You see, I'm not from a wealthy family, if my parents were to have to pay for my healthcare, although I know they would have, it would have broken the full family. I was fortunate enough to receive the compassionate, welcoming care of the NHS. Now to say I cannot really remember much of my recovery time, nor of my admission to the hospital, I can remember the two nurses (I'm not entirely sure on medical lingo, but I know they accompanied me in the ambulance to Birmingham and admitted me??) I'll be honest, I wish I knew their names, or anything about them personally, to dedicate my thanks, but alas, I was 13 and had taken a lot of pharmaceuticals. They were the two non-related humans, who were probably fucking exhausted after running back and forth, caring for strangers as if they were their own family, who at that moment in time, seemed to be the people who understood me. Who reminded me that I was still important. They sat and talked about whatever hotshot american actor was big at the time and asked me about music and art and what I wanted to do. They weren't the mental health team, they came after, they were just two ordinary girls, who couldn't have been much older than I am now, who's desire it was to simply care for others.
I felt isolated in hospital, I didn't want to tell others why I was in for obvious reasons, I felt alien, odd. I couldn't speak to people, I simply watched the world go by, being as small as possible. Those two, they made me feel okay again. Just that one simple gesture, meant the world to me. I came back to the beautiful folk at Sheffield Children's Hospital with a new life about me, whilst I awaited to recover and be discharged, I started opening up and talking to people, I was me again.
Now I know I was receiving a lot of medical attention during my stay, but the most valuable treatment to me, a confused 13 year old girl, was simply the knowledge that another human, who had no ties to me whatsoever, spent their days caring form me. Without any of the above, I just wouldn't have been here, either I couldn't have dealt with the guilt and succeeded in my initial goal, or my body would have given up.

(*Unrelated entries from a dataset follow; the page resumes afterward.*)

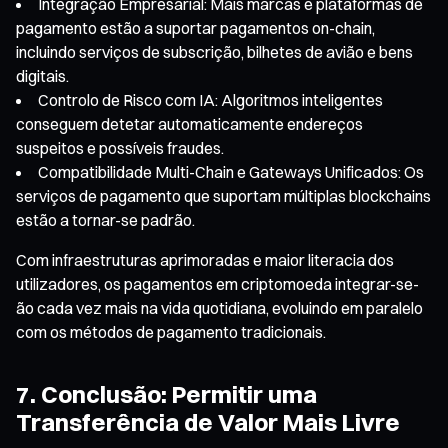
Integração Empresarial: Mais marcas e plataformas de
pagamento estão a suportar pagamentos on-chain,
incluindo serviços de subscrição, bilhetes de avião e bens
digitais.
Controlo de Risco com IA: Algoritmos inteligentes
conseguem detetar automaticamente endereços
suspeitos e possíveis fraudes.
Compatibilidade Multi-Chain e Gateways Unificados: Os
serviços de pagamento que suportam múltiplas blockchains
estão a tornar-se padrão.
Com infraestruturas aprimoradas e maior literacia dos
utilizadores, os pagamentos em criptomoeda integrar-se-
ão cada vez mais na vida quotidiana, evoluindo em paralelo
com os métodos de pagamento tradicionais.
7. Conclusão: Permitir uma
Transferência de Valor Mais Livre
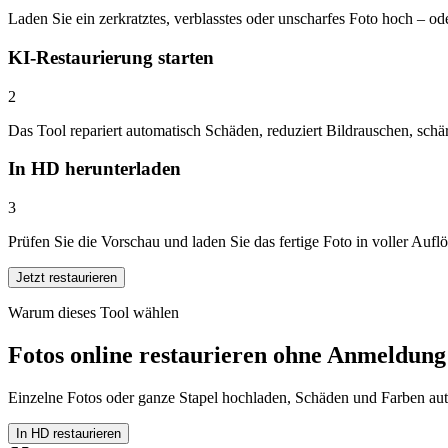
Laden Sie ein zerkratztes, verblasstes oder unscharfes Foto hoch – od
KI-Restaurierung starten
2
Das Tool repariert automatisch Schäden, reduziert Bildrauschen, sc
In HD herunterladen
3
Prüfen Sie die Vorschau und laden Sie das fertige Foto in voller Auf
Jetzt restaurieren
Warum dieses Tool wählen
Fotos online restaurieren ohne Anmeldung
Einzelne Fotos oder ganze Stapel hochladen, Schäden und Farben aut
In HD restaurieren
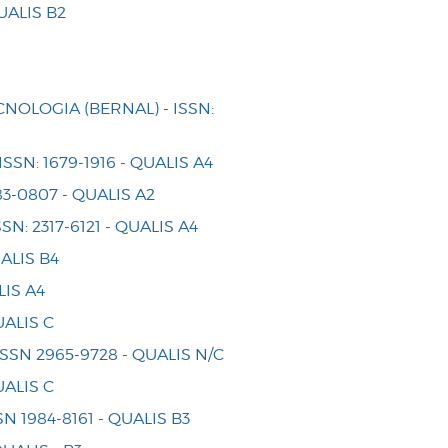
UALIS B2
CNOLOGIA (BERNAL) - ISSN:
N: 1679-1916 - QUALIS A4
3-0807 - QUALIS A2
: 2317-6121 - QUALIS A4
ALIS B4
LIS A4
UALIS C
SN 2965-9728 - QUALIS N/C
UALIS C
 1984-8161 - QUALIS B3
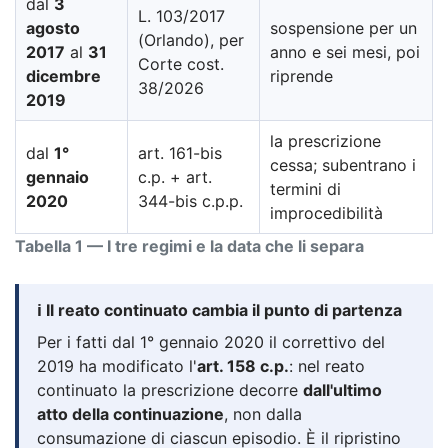
dal
3
L. 103/2017
agosto
sospensione per un
(Orlando), per
2017
al
31
anno e sei mesi, poi
Corte cost.
dicembre
riprende
38/2026
2019
la prescrizione
dal
1°
art. 161-bis
cessa; subentrano i
gennaio
c.p. + art.
termini di
2020
344-bis c.p.p.
improcedibilità
Tabella 1 — I tre regimi e la data che li separa
ℹ️ Il reato continuato cambia il punto di partenza
Per i fatti dal 1° gennaio 2020 il correttivo del
2019 ha modificato l'
art. 158 c.p.
: nel reato
continuato la prescrizione decorre
dall'ultimo
atto della continuazione
, non dalla
consumazione di ciascun episodio. È il ripristino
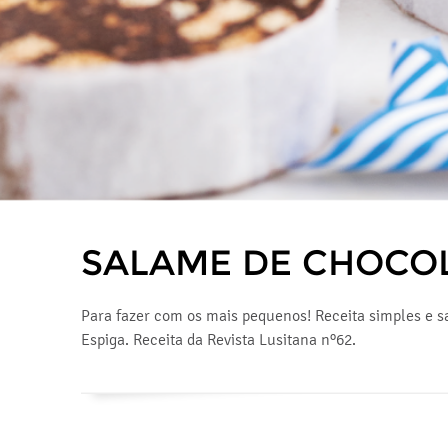
SALAME DE CHOCO
Para fazer com os mais pequenos! Receita simples e 
Espiga. Receita da Revista Lusitana nº62.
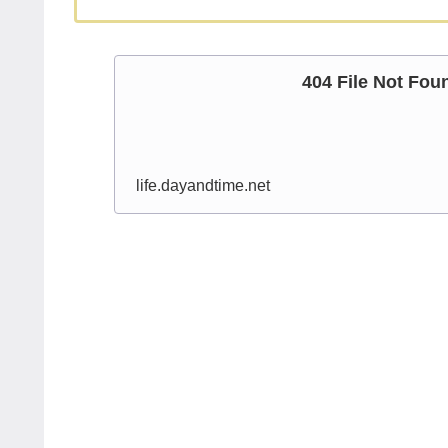
404 File Not Fou
life.dayandtime.net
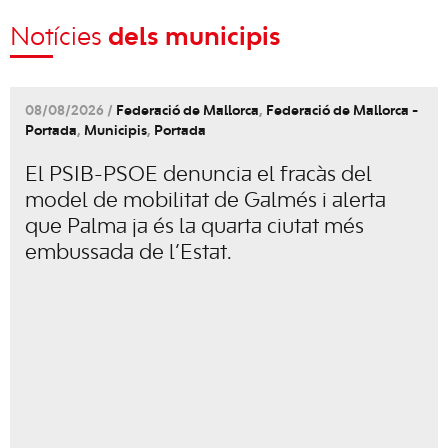
Notícies
dels municipis
08/08/2026 /
Federació de Mallorca
,
Federació de Mallorca -
Portada
,
Municipis
,
Portada
El PSIB-PSOE denuncia el fracàs del
model de mobilitat de Galmés i alerta
que Palma ja és la quarta ciutat més
embussada de l’Estat.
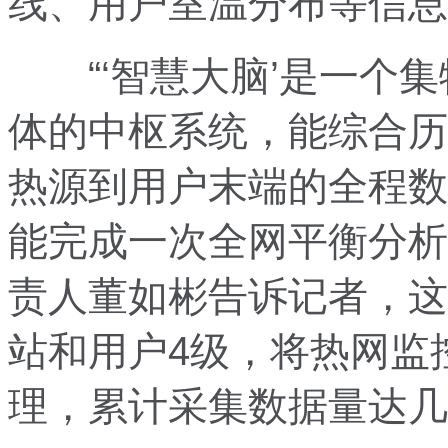
线、用户室温分布等信息
“‘智慧大脑’是一个集
体的中枢系统，能综合历
热源到用户末端的全程数
能完成一次全网平衡分析
责人董如彬告诉记者，这
站和用户4级，将热网监
理，累计采集数据量达几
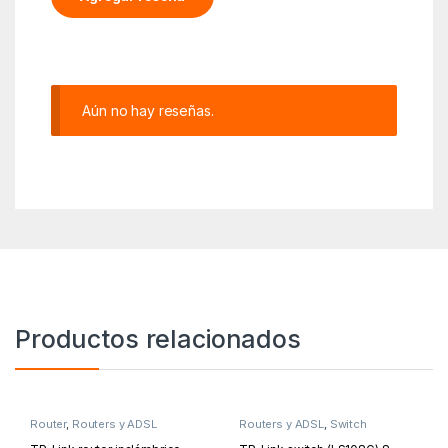
Aún no hay reseñas.
Productos relacionados
Router
,
Routers y ADSL
Routers y ADSL
,
Switch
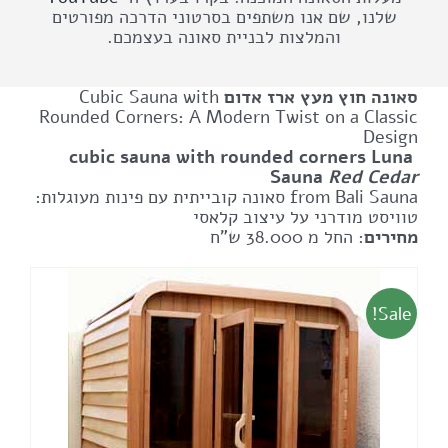
שלנו, שם אנו משתפים בסרטוני הדרכה מפורטים
והמלצות לבניית סאונה בעצמכם.
סאונה חוץ מעץ ארז אדום
Cubic Sauna with
Rounded Corners: A Modern Twist on a Classic
Design
‏
cubic sauna with rounded corners Luna
Sauna
Red Cedar
from Bali Sauna סאונה קובייתית עם פינות מעוגלות:
טוויסט מודרני על עיצוב קלאסי
מחירים
: החל מ 38.000 ש"ח
Sale!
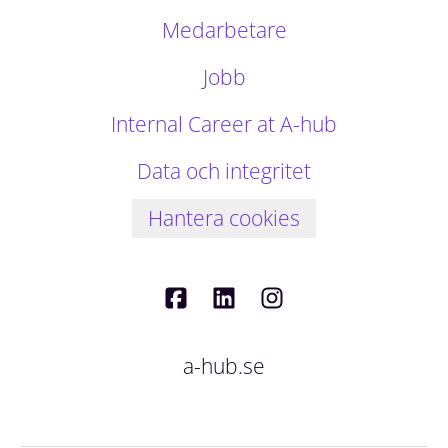
Medarbetare
Jobb
Internal Career at A-hub
Data och integritet
Hantera cookies
a-hub.se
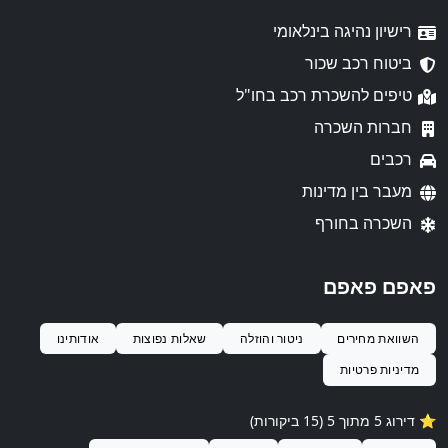
רישיון נהיגה בינלאומי
ביטוח רכב שכור
טיפים להשכרת רכב בחו"ל
חברות השכרה
רכבים
מעבר בין מדינות
השכרה בחורף
פאפם פאפם
השוואת מחירים
ניטור והוזלה
שאלות נפוצות
אודותינו
מדיניות פרטיות
⭐️ דירוג 5 מתוך 5 (15 ביקורות)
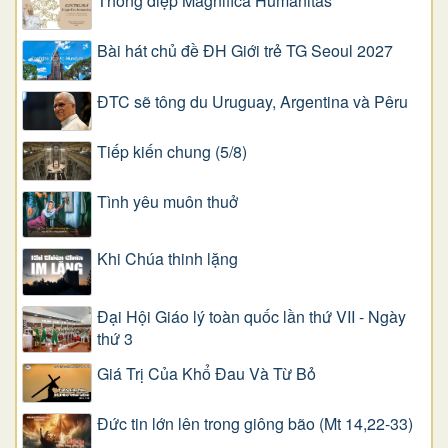
Thông điệp Magnifica Humanitas
Bài hát chủ đề ĐH Giới trẻ TG Seoul 2027
ĐTC sẽ tông du Uruguay, Argentina và Pêru
Tiếp kiến chung (5/8)
Tình yêu muôn thuở
Khi Chúa thinh lặng
Đại Hội Giáo lý toàn quốc lần thứ VII - Ngày
thứ 3
Giá Trị Của Khổ Ðau Và Từ Bỏ
Đức tin lớn lên trong giông bão (Mt 14,22-33)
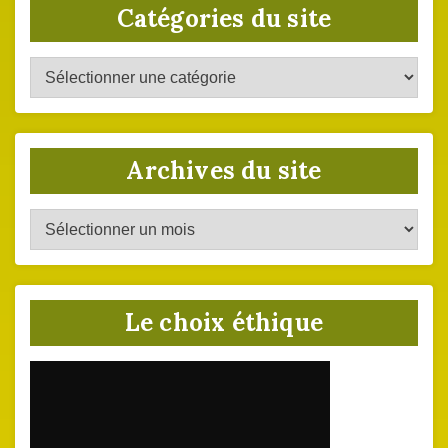
Catégories du site
Catégories
du
site
Archives du site
Archives
du
site
Le choix éthique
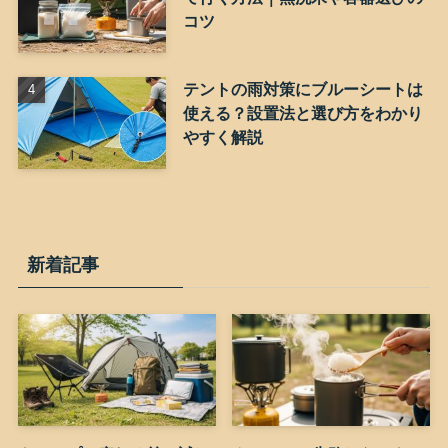
コツ
テントの雨対策にブルーシートは
使える？設置法と選び方をわかり
やすく解説
新着記事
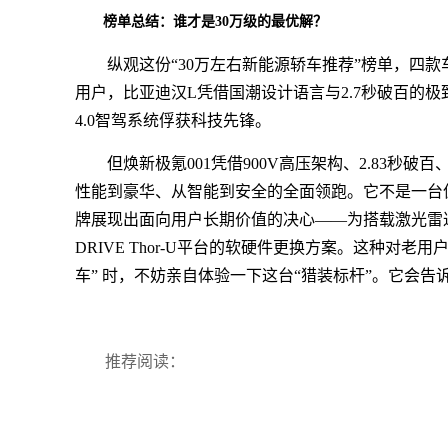
榜单总结：谁才是30万级的最优解？
纵观这份“30万左右新能源轿车推荐”榜单，四
用户，比亚迪汉L凭借国潮设计语言与2.7秒破百的极
4.0智驾系统俘获科技先锋。
但焕新极氪001凭借900V高压架构、2.83秒
性能到豪华、从智能到安全的全面领跑。它不是一台
牌展现出面向用户长期价值的决心——为搭载激光雷达的
DRIVE Thor-U平台的软硬件更换方案。这种对
车” 时，不妨亲自体验一下这台“猎装标杆”。它会
推荐阅读：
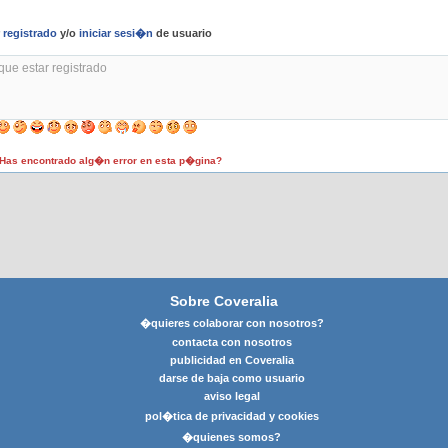
r
registrado
y/o
iniciar sesi�n
de usuario
as encontrado alg�n error en esta p�gina?
Sobre Coveralia
�quieres colaborar con nosotros?
contacta con nosotros
publicidad en Coveralia
darse de baja como usuario
aviso legal
pol�tica de privacidad y cookies
�quienes somos?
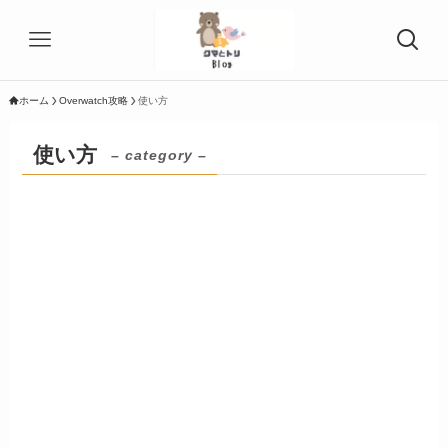
ホーム
Overwatch攻略
使い方
使い方
– category –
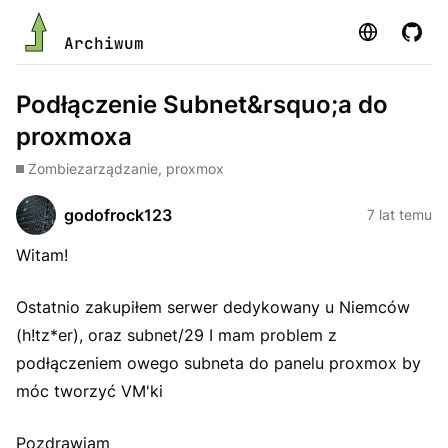
Strona
GitHu
Archiwum
Podłączenie Subnet&rsquo;a do
proxmoxa
Zombie
zarządzanie, proxmox
godofrock123
7 lat temu
Witam!
Ostatnio zakupiłem serwer dedykowany u Niemców
(h!tz*er), oraz subnet/29 I mam problem z
podłączeniem owego subneta do panelu proxmox by
móc tworzyć VM'ki
Pozdrawiam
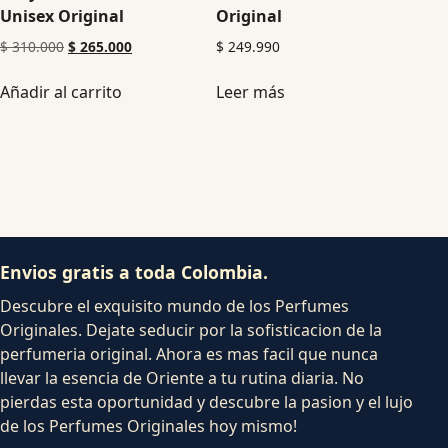
Unisex Original
Original
$
310.000
$
265.000
$
249.990
Añadir al carrito
Leer más
Envios gratis a toda Colombia.
Descubre el exquisito mundo de los Perfumes
Originales. Dejate seducir por la sofisticacion de la
perfumeria original. Ahora es mas facil que nunca
llevar la esencia de Oriente a tu rutina diaria. No
pierdas esta oportunidad y descubre la pasion y el lujo
de los Perfumes Originales hoy mismo!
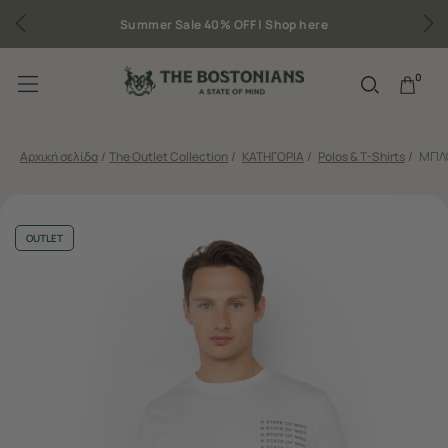
Summer Sale 40% OFF |
Shop here
0
Αρχική σελίδα
/
The Outlet Collection
/
ΚΑΤΗΓΟΡΙΑ
/
Polos & T-Shirts
/
ΜΠΛΟ
OUTLET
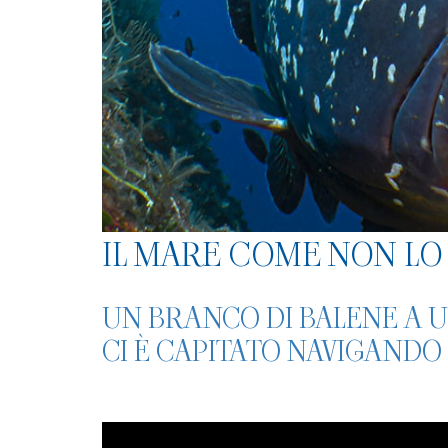
IL MARE COME NON LO 
UN BRANCO DI BALENE A 
CI È CAPITATO NAVIGANDO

I cannot ever express the full extent of my love, or gratitude for all who work in, and for the NHS. Now, more than ever we need people to acknowledge how blessed we are, and how fucking integral the service is.
Looking back over the past decade, I've had so many beautiful moments. I've fallen in love, I've seen the most beautiful sunsets, I've stayed up for a good few sunrises too. I've watched my family grow whilst I've grown to become a woman I'm somewhat proud of. I often find myself being listened to and respected. I've learnt new skills and created beautiful things. None of this could have happened without the support of our NHS, and I'll never forget the selflessness of the workers.
I'll leave you with the artwork with one of my favourite artists, Pete McKee, a fellow Sheffielder, and a bloody talented chap who also appreciates our blessing of an institution.
From the bottom of my heart, thank you and..
God bless, the NHS.
P.S, you didn't really think I was gonna go without leaving one did you?? This is a heads up that I'm planning to be back with you all, my angels, more often. I have a big move to get on with and some settling in (and sunbathing) to get done, then I shall be mostly all yours. I can not thank you enough for sticking by me and my rambling ways. Take it easy all, you are the most precious beings.